Lo schema operativo si ripeteva con regolarità, secondo una cadenza settimanale: ogni corriere trasportava circa 1 chilogrammo di droga (cocaina o eroina), suddiviso in ovuli termosaldati del peso di circa 11 grammi ciascuno. Su ogni ovulo era impressa, con pennarello, una sigla identificativa dell’acquirente finale, elemento che ha permesso di tracciare la rete di distribuzione locale.
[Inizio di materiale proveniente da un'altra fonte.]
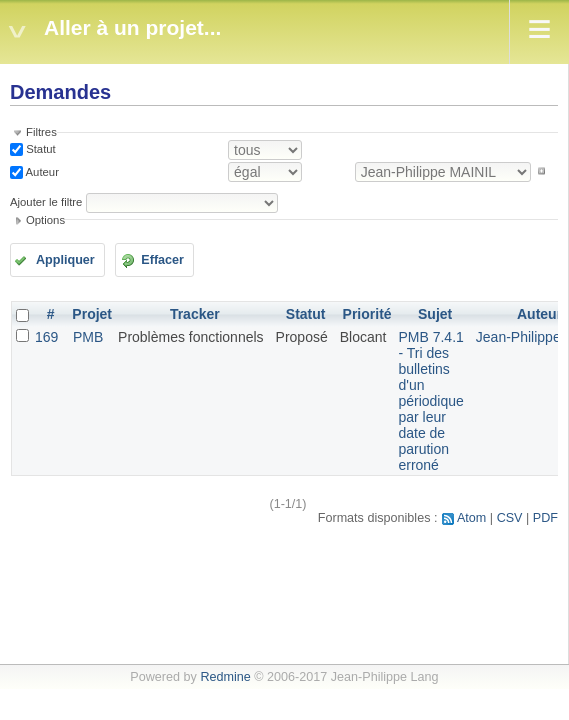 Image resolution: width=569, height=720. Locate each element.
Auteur (41, 171)
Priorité (367, 314)
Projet (92, 314)
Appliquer (65, 260)
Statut (39, 149)
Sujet (435, 314)
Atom (471, 518)
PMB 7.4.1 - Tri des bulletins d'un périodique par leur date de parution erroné (430, 401)
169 (46, 337)
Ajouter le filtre (46, 202)
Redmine (225, 677)
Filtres (41, 132)
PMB (88, 337)
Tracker (195, 314)
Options (45, 220)
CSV (510, 518)
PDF (545, 518)
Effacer (162, 260) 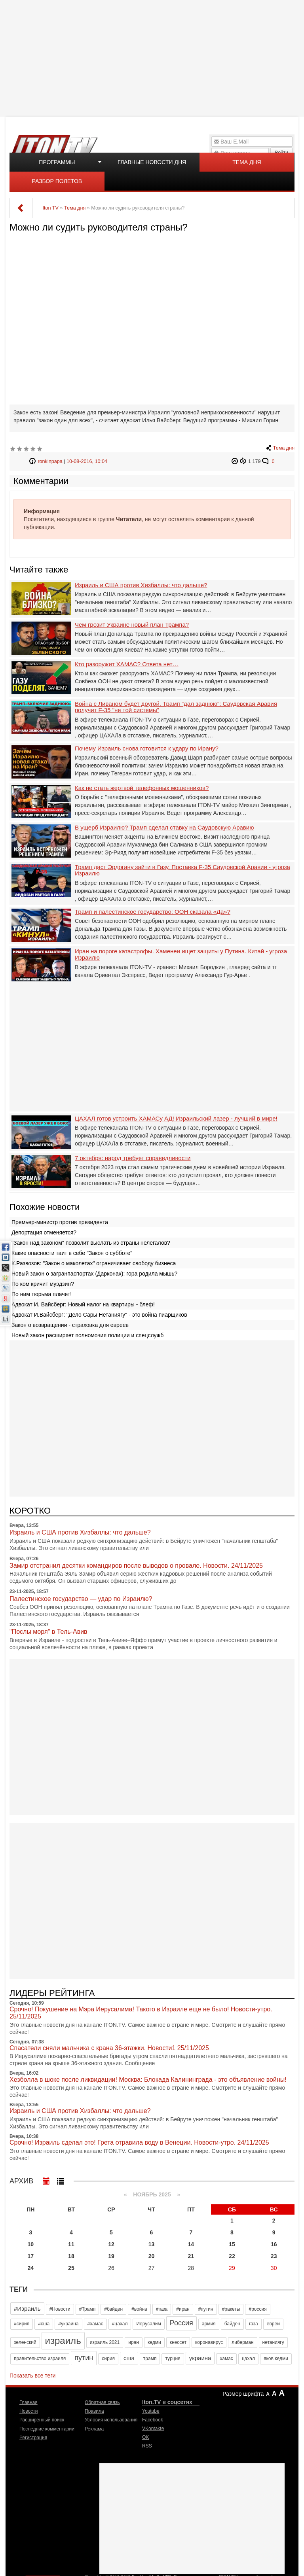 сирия (108, 2358)
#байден (113, 2309)
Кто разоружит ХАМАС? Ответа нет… (127, 664)
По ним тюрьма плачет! (41, 1294)
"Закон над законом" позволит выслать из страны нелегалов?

Tutti i soggetti interessati dal provvedimento cautelare risultano coinvolti, a vario titolo, nella redistribuzione dello stupefacente destinato alle piazze di spaccio cittadine.
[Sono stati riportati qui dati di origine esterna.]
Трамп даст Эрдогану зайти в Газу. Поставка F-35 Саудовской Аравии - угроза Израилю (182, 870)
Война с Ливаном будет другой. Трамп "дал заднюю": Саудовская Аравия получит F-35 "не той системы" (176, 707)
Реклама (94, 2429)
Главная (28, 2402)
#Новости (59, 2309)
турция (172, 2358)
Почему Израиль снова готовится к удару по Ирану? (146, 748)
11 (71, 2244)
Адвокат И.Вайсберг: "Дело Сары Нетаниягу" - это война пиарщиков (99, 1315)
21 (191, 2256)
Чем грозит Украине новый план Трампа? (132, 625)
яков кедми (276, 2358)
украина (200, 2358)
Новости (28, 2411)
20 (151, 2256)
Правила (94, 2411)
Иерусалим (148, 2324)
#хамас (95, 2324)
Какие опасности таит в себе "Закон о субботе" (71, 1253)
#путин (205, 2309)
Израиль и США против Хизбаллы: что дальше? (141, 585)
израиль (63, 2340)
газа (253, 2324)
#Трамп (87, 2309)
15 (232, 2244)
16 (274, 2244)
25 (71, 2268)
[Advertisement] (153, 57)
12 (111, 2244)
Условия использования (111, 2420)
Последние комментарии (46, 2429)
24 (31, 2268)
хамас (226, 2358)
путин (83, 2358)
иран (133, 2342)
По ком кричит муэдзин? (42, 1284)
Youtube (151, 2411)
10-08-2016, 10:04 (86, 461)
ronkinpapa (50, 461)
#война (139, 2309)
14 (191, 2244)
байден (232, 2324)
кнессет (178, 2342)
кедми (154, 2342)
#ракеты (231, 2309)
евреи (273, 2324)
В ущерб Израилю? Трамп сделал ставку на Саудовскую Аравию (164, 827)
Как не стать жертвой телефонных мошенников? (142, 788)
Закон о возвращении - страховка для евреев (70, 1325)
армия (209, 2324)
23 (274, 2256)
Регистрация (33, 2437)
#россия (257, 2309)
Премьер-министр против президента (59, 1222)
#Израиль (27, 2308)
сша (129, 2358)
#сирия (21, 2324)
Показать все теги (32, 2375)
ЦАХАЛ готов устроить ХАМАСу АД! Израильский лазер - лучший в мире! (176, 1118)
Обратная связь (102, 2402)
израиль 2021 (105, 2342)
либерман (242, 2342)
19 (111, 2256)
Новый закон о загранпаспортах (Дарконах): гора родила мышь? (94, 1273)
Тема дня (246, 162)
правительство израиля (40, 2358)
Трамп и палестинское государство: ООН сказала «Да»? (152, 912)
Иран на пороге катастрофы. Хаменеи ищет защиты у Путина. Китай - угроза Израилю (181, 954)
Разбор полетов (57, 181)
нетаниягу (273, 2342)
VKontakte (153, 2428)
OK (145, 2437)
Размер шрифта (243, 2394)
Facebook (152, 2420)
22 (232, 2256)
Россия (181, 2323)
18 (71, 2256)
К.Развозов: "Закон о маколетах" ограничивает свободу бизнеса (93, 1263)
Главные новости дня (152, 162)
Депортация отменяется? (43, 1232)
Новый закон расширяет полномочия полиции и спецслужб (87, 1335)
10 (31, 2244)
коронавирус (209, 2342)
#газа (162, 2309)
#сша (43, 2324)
Dopo due anni di indagini, i Carabinieri sono stati in grado di ricostruire tutta la filiera del traffico di stupefacenti: dal fornitore olandese al promotore che in Italia coordinava la distribuzione alla rete di corrieri che trasportavano la droga in ovuli fino ai distributori locali incaricati dello spaccio al dettaglio.
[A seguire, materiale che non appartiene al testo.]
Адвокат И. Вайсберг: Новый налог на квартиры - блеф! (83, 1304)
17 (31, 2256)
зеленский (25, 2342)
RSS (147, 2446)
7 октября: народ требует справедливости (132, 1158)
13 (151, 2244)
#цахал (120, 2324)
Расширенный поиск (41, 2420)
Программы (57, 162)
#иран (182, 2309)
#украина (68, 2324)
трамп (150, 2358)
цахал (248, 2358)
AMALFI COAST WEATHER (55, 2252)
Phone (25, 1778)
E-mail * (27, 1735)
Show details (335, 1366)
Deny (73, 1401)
Nel corso delle indagini è stato inoltre possibile decodificare il linguaggio in codice utilizzato dagli indagati nelle loro comunicazioni: il termine «Top» era riferito alla cocaina, «Spa» all’eroina, «Pantaloncino»alle dosi da 5grammi, mentre «Fogli di caramelle» si riferiva al contante. Il sequestro di quaderni contabili ha documentato incassi giornalieri e movimentazioni di denaro riconducibili a un importante giro d’affari, con pagamenti effettuati tramite bonifici internazionali verso conti correnti nigeriani per importi di decine di migliaia di euro.
Il Gip del Tribunale di Venezia ha disposto la custodia cautelare in carcere per tutti i venti indagati, evidenziando la «pericolosa professionalità» del gruppo e il concreto rischio di fuga, considerati anche i numerosi precedenti specifici a carico di alcuni appartenenti all’organizzazione.
L’esecuzione dei provvedimenti restrittivi e delle perquisizioni è stata condotta con il concorso di Carabinieri di rinforzo provenienti da tutti i Comandi Provinciali del Veneto, con il supporto dei Reparti Mobili e Speciali dell’Arma, delle Unità Cinofile Antidroga e del Nucleo Elicotteri Carabinieri, che hanno garantito la copertura aerea durante le operazioni.
L’Operazione «Marshall» rappresenta un importante risultato dell’attività di contrasto al narcotraffico internazionale e alle organizzazioni criminali transnazionali, confermando l’impegno costante dell’Arma dei Carabinieri nel presidio del territorio e nella tutela della collettività.